◆ Input data:
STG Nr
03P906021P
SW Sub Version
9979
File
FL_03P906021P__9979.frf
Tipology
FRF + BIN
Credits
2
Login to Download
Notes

---

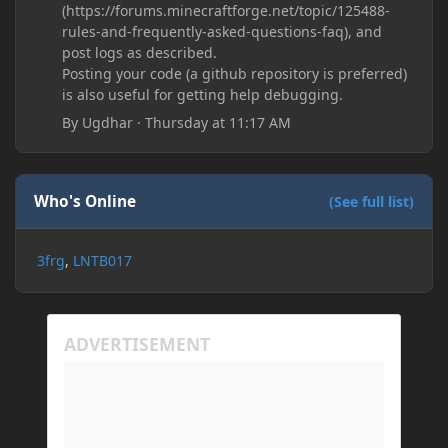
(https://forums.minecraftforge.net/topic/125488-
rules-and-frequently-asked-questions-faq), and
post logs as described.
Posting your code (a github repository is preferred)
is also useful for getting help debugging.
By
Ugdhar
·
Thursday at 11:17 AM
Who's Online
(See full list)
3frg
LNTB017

* * *

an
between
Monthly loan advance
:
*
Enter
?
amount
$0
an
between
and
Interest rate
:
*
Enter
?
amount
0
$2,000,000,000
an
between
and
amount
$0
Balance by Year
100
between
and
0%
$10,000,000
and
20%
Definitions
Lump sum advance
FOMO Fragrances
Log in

◆ Assignment: Search the records for lines holding the word "advance", then copy each line you find.

◆ Solution to the problem:
Monthly loan advance
Lump sum advance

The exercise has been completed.